From Data to Wisdom: Biomedical Knowledge Graphs for Real-World Data Insights.
Katrin Hänsel, Sarah N Dudgeon, Kei-Hoi Cheung, Thomas J S Durant, Wade L Schulz
Author Information
Katrin Hänsel: Department of Laboratory Medicine, Yale School of Medicine, New Haven, CT, USA.
Sarah N Dudgeon: Department of Laboratory Medicine, Yale School of Medicine, New Haven, CT, USA.
Kei-Hoi Cheung: Section of Biomedical Informatics, Department of Emergency Medicine, Yale School of Medicine, 55 Park Street, PS 210, New Haven, CT, 06510, USA.
Thomas J S Durant: Department of Laboratory Medicine, Yale School of Medicine, New Haven, CT, USA.

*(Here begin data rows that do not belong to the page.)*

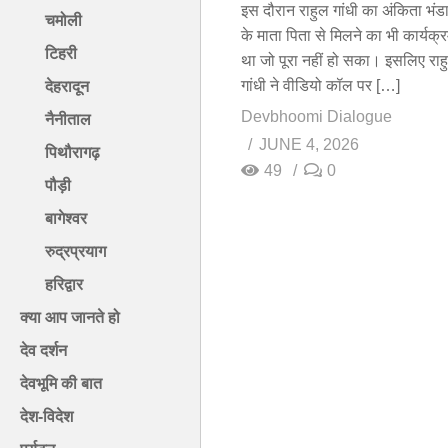
इस दौरान राहुल गांधी का अंकिता भंड
चमोली
के माता पिता से मिलने का भी कार्यक्
टिहरी
था जो पूरा नहीं हो सका। इसलिए राह
गांधी ने वीडियो कॉल पर […]
देहरादून
Devbhoomi Dialogue
नैनीताल
JUNE 4, 2026
पिथौरागढ़
49
0
पौड़ी
बागेश्वर
रुद्रप्रयाग
हरिद्वार
क्या आप जानते हो
देव दर्शन
देवभूमि की बात
देश-विदेश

Wade L Schulz: Department of Laboratory Medicine, Yale School of Medicine, New Haven, CT, USA. wade.schulz@yale.edu.
Graph data models are an emerging approach to structure clinical and biomedical information. These models offer intriguing opportunities for novel approaches in healthcare, such as disease phenotyping, risk prediction, and personalized precision care. The combination of data and information in a graph model to create knowledge graphs has rapidly expanded in biomedical research, but the integration of real-world data from the electronic health record has been limited. To broadly apply knowledge graphs to EHR and other real-world data, a deeper understanding of how to represent these data in a standardized graph model is needed. We provide an overview of the state-of-the-art research for clinical and biomedical data integration and summarize the potential to accelerate healthcare and precision medicine research through insight generation from integrated knowledge graphs.